Emerald City funds short | SteamboatToday.com

Emerald City funds short

Avi Salzman

— With less than three weeks before the new year, the city still has not found funding to pay the lease on Emerald City for most of 2002.

The granting institutions the city is counting upon to foot much of the bill have so far not been willing to put up the money and the city has made no moves to reconsider its decision to withhold funding.

Within the space of about 24 hours, the city filled out three main grant applications to raise money to lease the Emerald City building for eight months, said City Manager Paul Hughes. The Human Resource Coalition, Steamboat Springs Rotary Club, and the Yampa Valley Community Foundation all received applications for grants from the city, which was hoping to raise at least $30,000, Hughes said. The city has also been contacted by private donors and has spoken with other organizations, though Hughes did not indicate that they had given enough money to pay for the lease.

At this point, however, the city has only been approved for $5,000 from the three organizations and will likely only have access to about $15,000 at the most from the granting institutions. The Human Resource Coalition, which represents the community’s social service organizations, is the only organization to provide money this granting cycle.

The Yampa Valley Community Foundation was ready to offer the city $5,000 after the Rotary Club’s granting committee challenged the foundation to match a proposed Rotary grant. But on Monday Rotary’s Board of Directors balked at funding the facility by a 3-3 vote, Hughes said.

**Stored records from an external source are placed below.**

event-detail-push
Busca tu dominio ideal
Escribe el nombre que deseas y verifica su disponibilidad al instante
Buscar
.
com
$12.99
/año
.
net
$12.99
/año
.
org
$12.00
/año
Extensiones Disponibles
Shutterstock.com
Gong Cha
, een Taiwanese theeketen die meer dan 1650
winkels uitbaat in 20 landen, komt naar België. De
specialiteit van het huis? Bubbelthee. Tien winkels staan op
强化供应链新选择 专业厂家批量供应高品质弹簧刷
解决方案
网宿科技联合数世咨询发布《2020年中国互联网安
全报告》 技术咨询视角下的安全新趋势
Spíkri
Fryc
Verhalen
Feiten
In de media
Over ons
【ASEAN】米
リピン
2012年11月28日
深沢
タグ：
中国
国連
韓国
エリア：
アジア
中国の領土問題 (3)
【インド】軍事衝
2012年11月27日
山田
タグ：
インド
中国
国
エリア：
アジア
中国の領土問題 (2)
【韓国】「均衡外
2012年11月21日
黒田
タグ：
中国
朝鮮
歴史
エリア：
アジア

Rotary President Mike Roberts and other board members were not available or not willing to comment, but Rotary Vice President Rod Hanna said the granting committee will discuss the issue at its next meeting Tuesday.

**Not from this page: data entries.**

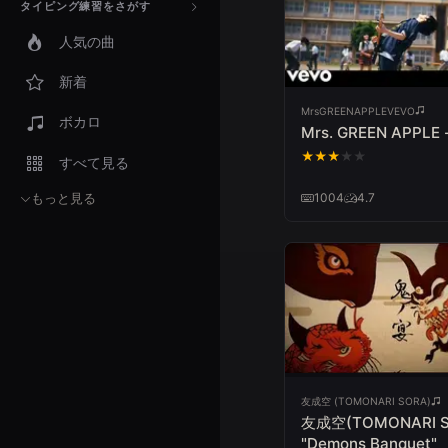
タイピング練習をさがす
人気の曲
新着
MrsGREENAPPLEVEVO
ボカロ
Mrs. GREEN APPLE
★
★
★
★
★
すべて見る
1004
4.7
もっと見る
友成空 (TOMONARI SORA)
友成空(TOMONARI S
"Demons Banquet" 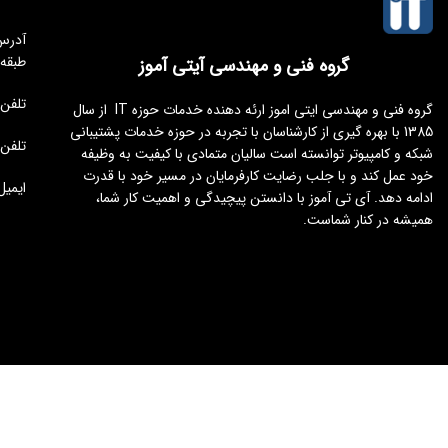
طبقه
گروه فنی و مهندسی آیتی آموز
تلفن مجموعه 
گروه فنی و مهندسی ایتی اموز ارئه دهنده خدمات حوزه IT از سال
1385 با بهره گیری از کارشناسان با تجربه در حوزه خدمات پشتیبانی
تلفن : 176451
شبکه و کامپیوتر توانسته است سالیان متمادی با کیفیت به وظیفه
خود عمل کند و با جلب رضایت کارفرمایان در مسیر خود با قدرت
ایمیل : tamoz.ir
ادامه دهد. آی تی آموز با دانستن پیچیدگی و اهمیت کار شما،
همیشه در کنار شماست.
طراحی و توسعه
ایجنت سئو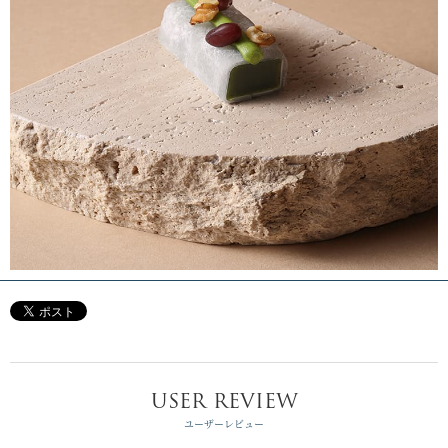
USER REVIEW
ユーザーレビュー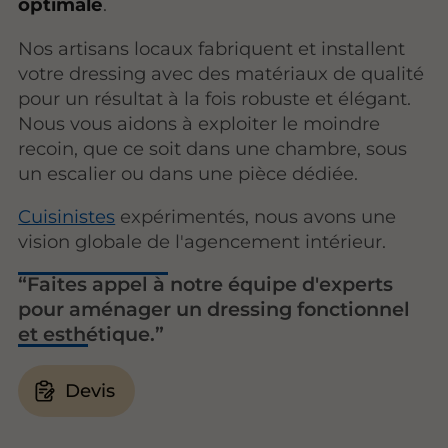
optimale
.
Nos artisans locaux fabriquent et installent
votre dressing avec des matériaux de qualité
pour un résultat à la fois robuste et élégant.
Nous vous aidons à exploiter le moindre
recoin, que ce soit dans une chambre, sous
un escalier ou dans une pièce dédiée.
Cuisinistes
expérimentés, nous avons une
vision globale de l'agencement intérieur.
Faites appel à notre équipe d'experts
pour aménager un dressing fonctionnel
et esthétique.
Devis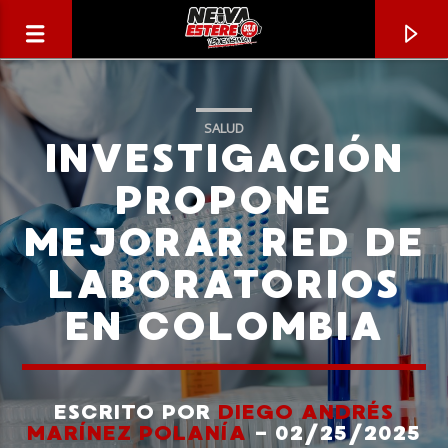
SALUD
INVESTIGACIÓN
PROPONE
MEJORAR RED DE
LABORATORIOS
EN COLOMBIA
CANCIÓN ACTUAL
TÍTULO
ESCRITO POR
DIEGO ANDRÉS
MARÍNEZ POLANÍA
- 02/25/2025
ARTISTA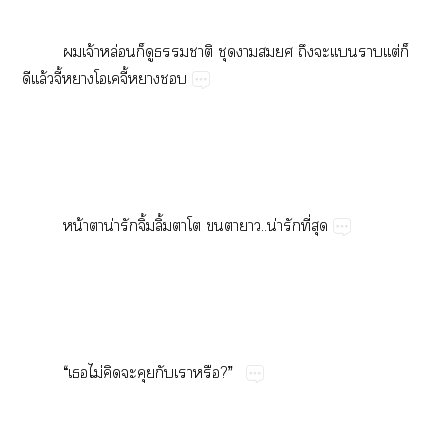
​จ้​ล่​​​​​​​​​​​ต่​
ล้ี้​​​ี้​
น้​​น่​​ิ้​ิ้​​​​​..น่​​ี่​
“​​ไม่​​​​​​?”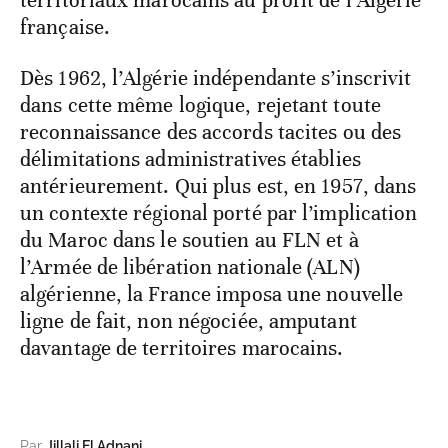
territoriaux marocains au profit de l’Algérie
française.
Dès 1962, l’Algérie indépendante s’inscrivit
dans cette même logique, rejetant toute
reconnaissance des accords tacites ou des
délimitations administratives établies
antérieurement. Qui plus est, en 1957, dans
un contexte régional porté par l’implication
du Maroc dans le soutien au FLN et à
l’Armée de libération nationale (ALN)
algérienne, la France imposa une nouvelle
ligne de fait, non négociée, amputant
davantage de territoires marocains.
Par
Jillali El Adnani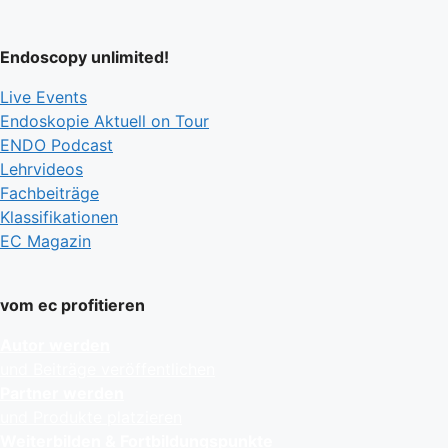
Endoscopy unlimited!
Live Events
Endoskopie Aktuell on Tour
ENDO Podcast
Lehrvideos
Fachbeiträge
Klassifikationen
EC Magazin
vom ec profitieren
Autor werden
und Beiträge veröffentlichen
Partner werden
und Produkte platzieren
Weiterbilden & Fortbildungspunkte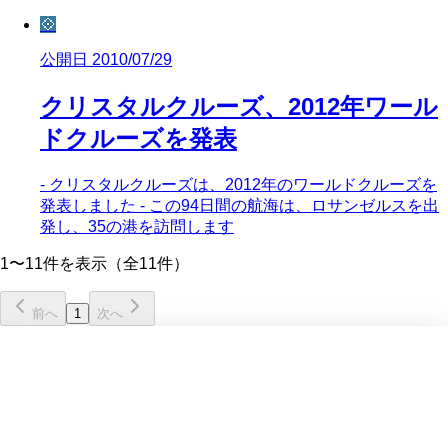
💠
公開日 2010/07/29
クリスタルクルーズ、2012年ワール
ドクルーズを発表
- クリスタルクルーズは、2012年のワールドクルーズを
発表しました - この94日間の航海は、ロサンゼルスを出
発し、35の港を訪問します
1〜11件を表示（全11件）
前へ
1
次へ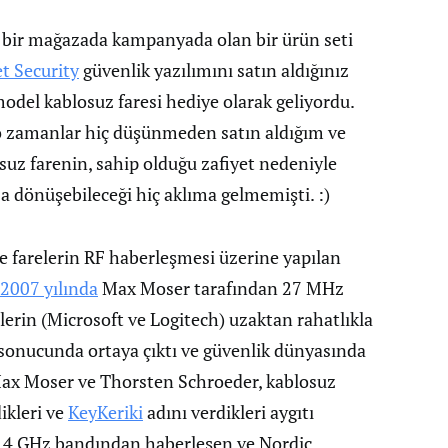
n bir mağazada kampanyada olan bir ürün seti
t Security
güvenlik yazılımını satın aldığınız
odel kablosuz faresi hediye olarak geliyordu.
n o zamanlar hiç düşünmeden satın aldığım ve
osuz farenin, sahip olduğu zafiyet nedeniyle
sa dönüşebileceği hiç aklıma gelmemişti. :)
 farelerin RF haberleşmesi üzerine yapılan
2007 yılında
Max Moser tarafından 27 MHz
erin (Microsoft ve Logitech) uzaktan rahatlıkla
a sonucunda ortaya çıktı ve güvenlik dünyasında
 Max Moser ve Thorsten Schroeder, kablosuz
ikleri ve
KeyKeriki
adını verdikleri aygıtı
 2.4 GHz bandından haberleşen ve Nordic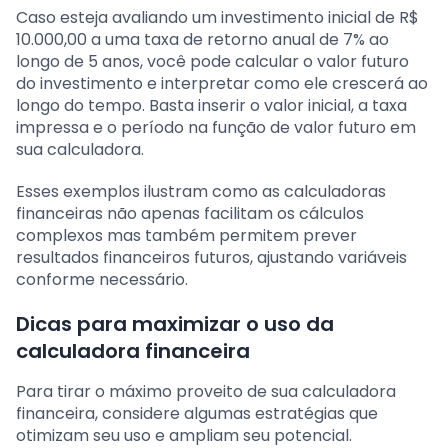
Caso esteja avaliando um investimento inicial de R$
10.000,00 a uma taxa de retorno anual de 7% ao
longo de 5 anos, você pode calcular o valor futuro
do investimento e interpretar como ele crescerá ao
longo do tempo. Basta inserir o valor inicial, a taxa
impressa e o período na função de valor futuro em
sua calculadora.
Esses exemplos ilustram como as calculadoras
financeiras não apenas facilitam os cálculos
complexos mas também permitem prever
resultados financeiros futuros, ajustando variáveis
conforme necessário.
Dicas para maximizar o uso da
calculadora financeira
Para tirar o máximo proveito de sua calculadora
financeira, considere algumas estratégias que
otimizam seu uso e ampliam seu potencial.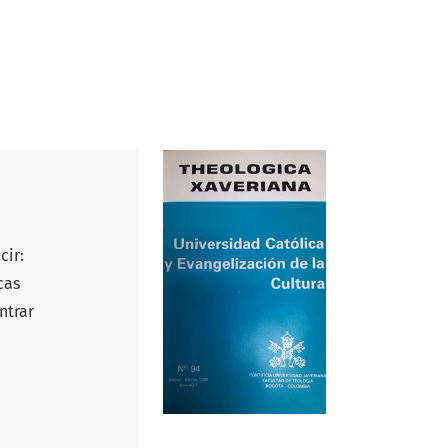
cir:
cas
ntrar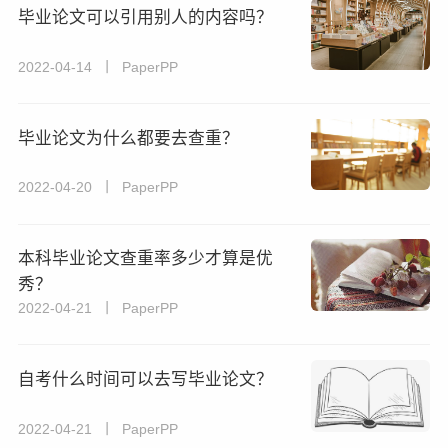
毕业论文可以引用别人的内容吗？
2022-04-14 丨 PaperPP
毕业论文为什么都要去查重？
2022-04-20 丨 PaperPP
本科毕业论文查重率多少才算是优
秀？
2022-04-21 丨 PaperPP
自考什么时间可以去写毕业论文？
2022-04-21 丨 PaperPP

The Community Foundation and the Rotary Club are both able to reconsider, but it appears unlikely they will come up with the full $25,000 the city needs to keep Emerald City stay open for eight months. The city’s request to the Community Foundation was for $20,000. The foundation only had $25,000 to give out this granting cycle and $70,000 in requests, said Dianna Sutton, the president of the foundation.

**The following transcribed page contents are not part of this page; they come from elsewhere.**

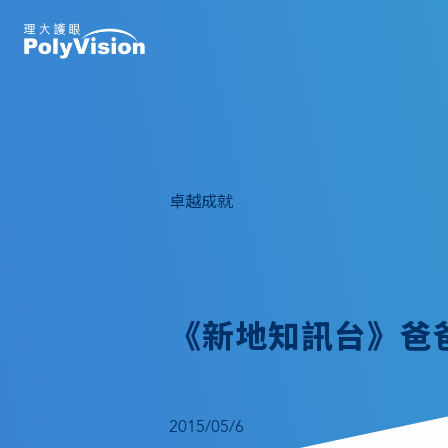
卓越成就
《新地知訊台》爸爸
2015/05/6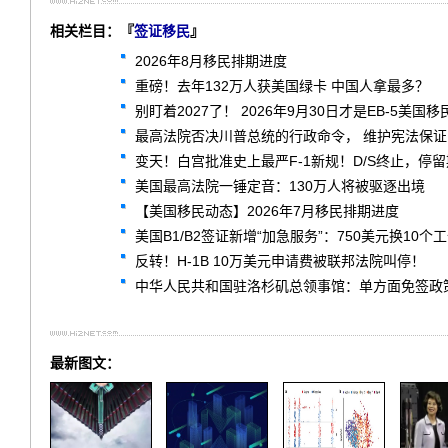
相关栏目：『
签证移民
』
2026年8月移民排期进度
重磅！去年132万人获美国绿卡 中国人拿最多？
别盯着2027了！ 2026年9月30日才是EB-5美国
最高法院否决川普总统的行政命令， 维护宪法保
变天！白宫批准史上最严F-1新规！D/S终止，停
美国最高法院一锤定音：130万人将被驱逐出境
【美国移民动态】2026年7月移民排期进度
美国B1/B2签证新增“加急服务”：750美元换1
反转！H-1B 10万美元申请费被联邦法院叫停！
中华人民共和国驻洛杉矶总领事馆：单方面免签政策常见问题解答 F
最新图文：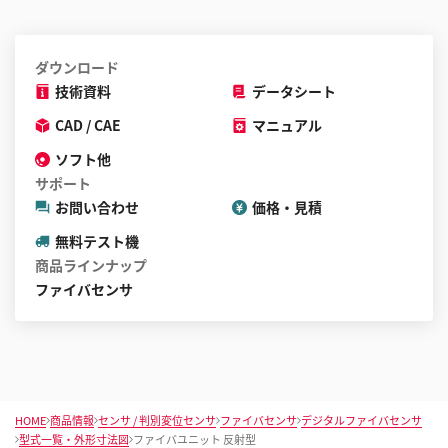
ダウンロード
技術資料
データシート
CAD / CAE
マニュアル
ソフト他
サポート
お問い合わせ
価格・見積
無料テスト機
商品ラインナップ
ファイバセンサ
HOME
商品情報
センサ / 判別変位センサ
ファイバセンサ
デジタルファイバセンサ
型式一覧・外形寸法図
ファイバユニット 反射型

For the next two and a half weeks, the city will attempt to get as much money as it can to buy as much time as it can at Emerald City, Hughes said.

“When we find out how much we’ve got, we’ll make it last as long as we can,” Hughes said.

The city will still pay for programs and personnel for youth after-school activities, but they may be held at a number of spots throughout the city until after August, when the city could host the programs in the modulars next to the newly renovated Howelsen Ice Arena.

The city’s dilemma came about because the owner of the building offered a lease renewal for approximately three times what the city had been paying, Parks and Recreation Director Chris Wilson said. By the time the owner lowered his rate and the city reviewed its budget, the city could not afford it, he said.

The city currently pays $30,000 to rent out the 4,000-square-foot facility, a cost way under market value, Wilson said.